Every summer ‘tis like this. The armies of the great kingdoms fight twixt themselves and we of the Far Wood are caught ‘tween hammer and anvil as the saying goes. Thus, defend our lands, our families, and our livelihood we must. This year, campaign started later than most, for the spring was abnormally wet with frequent, heavy rains and the summer abnormally hot. And now, when farmers start their yearly ritual of bringing in the crops, the shearing of sheep, and slaughtering of livestock for the onset of winter, a hungry army finds its way onto the borders of our lands. Intent on harvesting the fruits of violence and rapine.
We reach the edge of the deep forest and sight our prey, still many paces away. ‘Twas naught but wishful thinking that this army would simply pass us by and leave our lands undisturbed. Thousands of them there are and loud, marching and talking as if invulnerable. The dust cloud they raise we saw days ago and knew; this summer would be like others and sting our neighbors we must to deter them from taking what is ours. We ready our yew bows and sight down our long straight arrows, knowing innately where our quarry will be when we loose our steel tipped shafts of certain death. ‘Twas not many minutes before our Captain, Lord Elilidyr, orders fire.
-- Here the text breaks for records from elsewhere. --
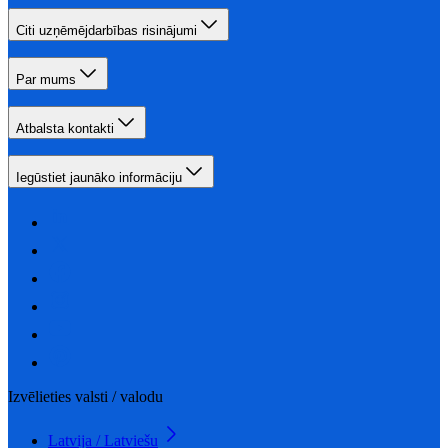
Citi uzņēmējdarbības risinājumi
Par mums
Atbalsta kontakti
Iegūstiet jaunāko informāciju
Izvēlieties valsti / valodu
Latvija / Latviešu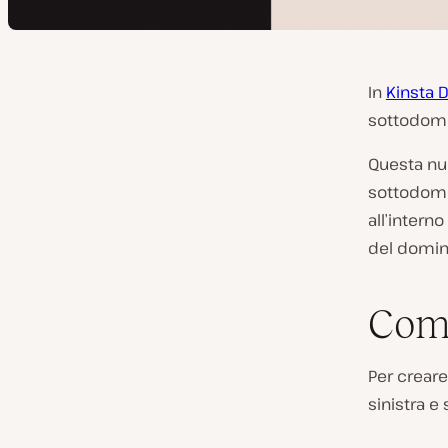
In
Kinsta 
sottodomi
Questa nuo
sottodomin
all’interno
del domini
Com
Per creare
sinistra e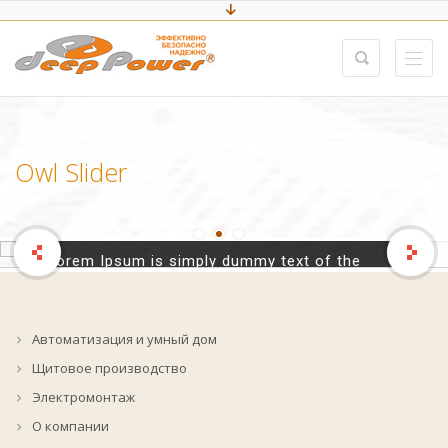
EASY TO CUSTOMIZE
Owl Slider
BEST USER INTERFACE
Lorem Ipsum is simply dummy text of the
printing and industry.
Автоматизация и умный дом
More Details
Щитовое производство
Электромонтаж
О компании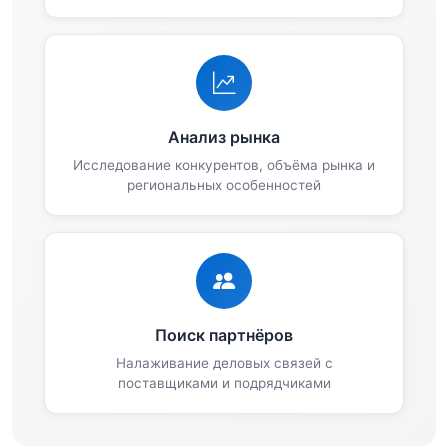
Анализ рынка
Исследование конкурентов, объёма рынка и
региональных особенностей
Поиск партнёров
Налаживание деловых связей с
поставщиками и подрядчиками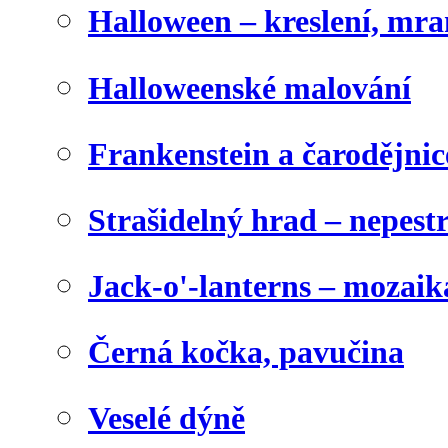
Halloween – kreslení, mr
Halloweenské malování
Frankenstein a čarodějnice
Strašidelný hrad – nepest
Jack-o'-lanterns – mozaik
Černá kočka, pavučina
Veselé dýně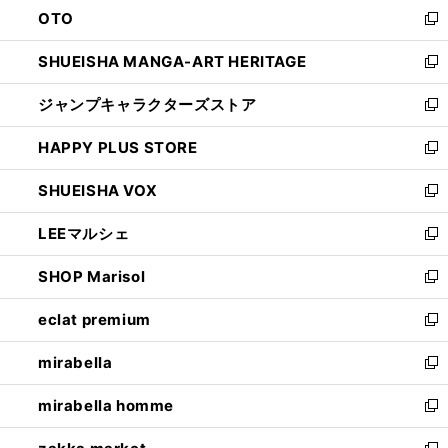
OTO
で
ド
新
開
ウ
し
SHUEISHA MANGA-ART HERITAGE
く
で
い
新
開
ウ
し
ジャンプキャラクターズストア
く
ィ
い
新
ン
ウ
し
HAPPY PLUS STORE
ド
ィ
い
新
ウ
ン
ウ
し
SHUEISHA VOX
で
ド
ィ
い
新
開
ウ
ン
ウ
し
LEEマルシェ
く
で
ド
ィ
い
新
開
ウ
ン
ウ
し
SHOP Marisol
く
で
ド
ィ
い
新
開
ウ
ン
ウ
し
eclat premium
く
で
ド
ィ
い
新
開
ウ
ン
ウ
し
mirabella
く
で
ド
ィ
い
新
開
ウ
ン
ウ
し
mirabella homme
く
で
ド
ィ
い
新
開
ウ
ン
ウ
し
く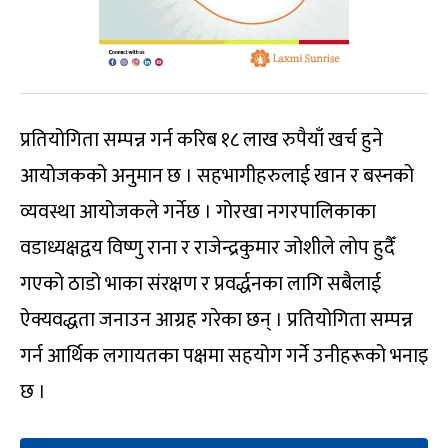
प्रतियोगिता सम्पन्न गर्न करिब १८ लाख रुपैयाँ खर्च हुने
आयोजकको अनुमान छ । सहभागीहरुलाई खान र बस्नको
व्यवस्था आयोजकले गर्नेछ । गोरखा नगरपालिकाका
वडाध्यक्षद्वय विष्णु राना र राजेन्द्रकुमार जोशीले लोप हुदैँ
गएको ठाडो भाका संरक्षण र प्रवर्द्धनका लागि सबैलाई
ऐक्यवद्धता जनाउन आग्रह गरेका छन् । प्रतियोगिता सम्पन्न
गर्न आर्थिक लगायतका पक्षमा सहयोग गर्ने उनीहरूको भनाइ
छ ।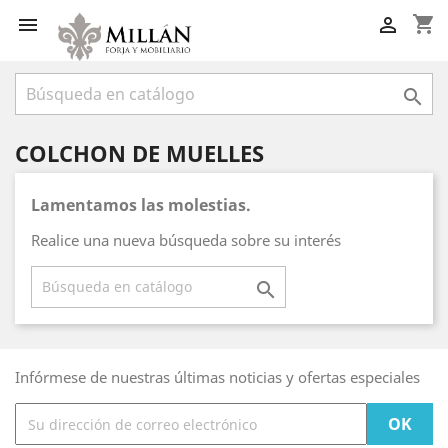
shopping_cart



COLCHON DE MUELLES
Lamentamos las molestias.
Realice una nueva búsqueda sobre su interés

Infórmese de nuestras últimas noticias y ofertas especiales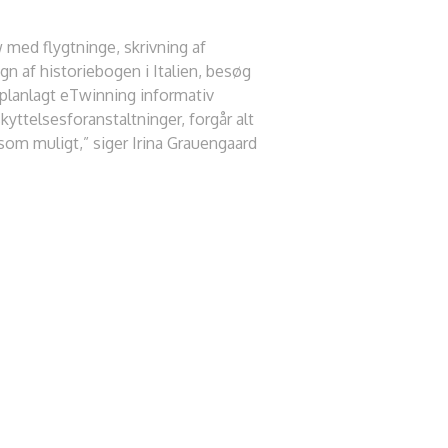
 med flygtninge, skrivning af
ign af historiebogen i Italien, besøg
 planlagt eTwinning informativ
ttelsesforanstaltninger, forgår alt
t som muligt,” siger Irina Grauengaard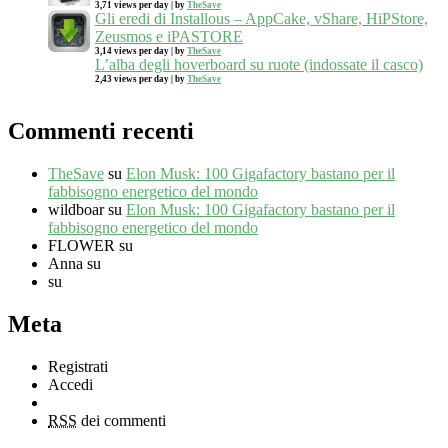
3,71 views per day
|
by
TheSave
Gli eredi di Installous – AppCake, vShare, HiPStore,
Zeusmos e iPASTORE
3,14 views per day
|
by
TheSave
L’alba degli hoverboard su ruote (indossate il casco)
2,43 views per day
|
by
TheSave
Commenti recenti
TheSave
su
Elon Musk: 100 Gigafactory bastano per il
fabbisogno energetico del mondo
wildboar
su
Elon Musk: 100 Gigafactory bastano per il
fabbisogno energetico del mondo
FLOWER
su
Anna
su
su
Meta
Registrati
Accedi
RSS
dei commenti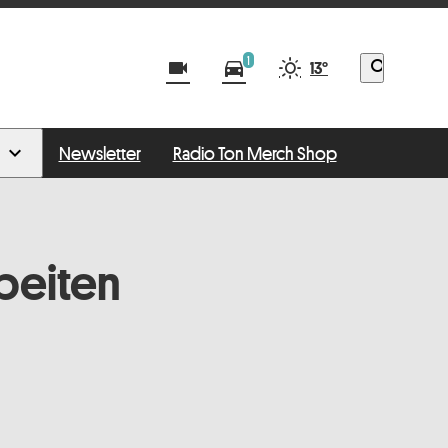
1
videocam
directions_car
search
13°
Newsletter
Radio Ton Merch Shop
rbeiten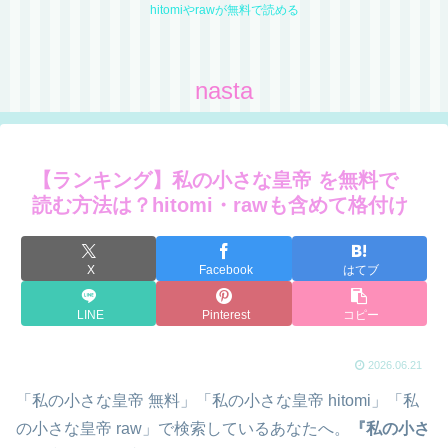
hitomiやrawが無料で読める
nasta
【ランキング】私の小さな皇帝 を無料で
読む方法は？hitomi・rawも含めて格付け
X
Facebook
はてブ
LINE
Pinterest
コピー
2026.06.21
「私の小さな皇帝 無料」「私の小さな皇帝 hitomi」「私
の小さな皇帝 raw」で検索しているあなたへ。
『私の小さ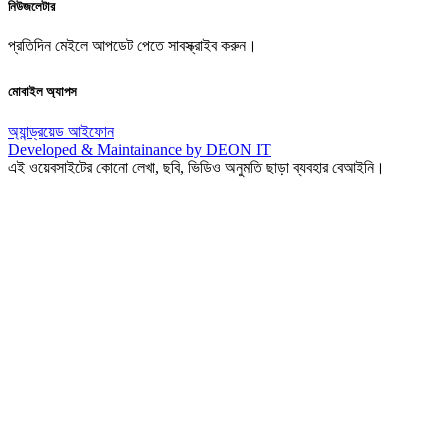
নিউজলেটার
প্রতিদিন মেইলে আপডেট পেতে সাবস্ক্রাইব করুন।
মোবাইল অ্যাপস
অ্যান্ড্রয়েড
আইফোন
Developed & Maintainance by DEON IT
এই ওয়েবসাইটের কোনো লেখা, ছবি, ভিডিও অনুমতি ছাড়া ব্যবহার বেআইনি।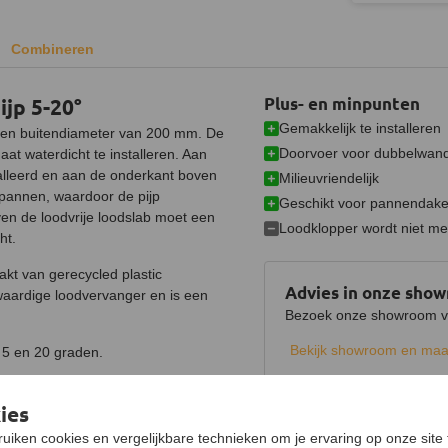
Combineren
jp 5-20°
Plus- en minpunten
Gemakkelijk te installeren
 een buitendiameter van 200 mm. De
Doorvoer voor dubbelwand
at waterdicht te installeren. Aan
alleerd en aan de onderkant boven
Milieuvriendelijk
pannen, waardoor de pijp
Geschikt voor pannendake
en de loodvrije loodslab moet een
Loodklopper wordt niet m
ht.
akt van gerecycled plastic
Advies in onze sho
waardige loodvervanger en is een
Bezoek onze showroom voo
Bekijk showroom en maa
 5 en 20 graden.
ies
Specificaties
Product
uiken cookies en vergelijkbare technieken om je ervaring op onze site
Almost as one we fire our bows and they arc towards our unsuspecting foes. Like a rain of dark fate, our arrows find their targets and the startled men scream as our darts find their marks. Lord Elilidyr, how lucky we are to have him. I have heard tell that his father thinks little of him. If ‘tis so, then his lord father mustn’t know the character of our Captain. He is brave and true, tall with dark hair upon his head and chin, wise beyond his years, a Half-Elven warrior of a great House, and yet humble. He harkens back to the great heroes of old the skalds sing of in the ballads, chanted in fine noble courts in lands far away. Shaft after shaft we loose and put a terrible hurt upon our frantic, scattering enemy.
Who are these strange men who come to do harm on our land and people at their haughty king's behest? Why do they leave their homes? If not for them, I would be home with my younglings, readying to break our fast, much where I’d prefer to be and all the men and women with me feel the same no doubt. ‘Tis times of simplicity that true warriors crave. Tch, but that is naught but a butterfly’s dream when sandwiched twixt realms at eternal war.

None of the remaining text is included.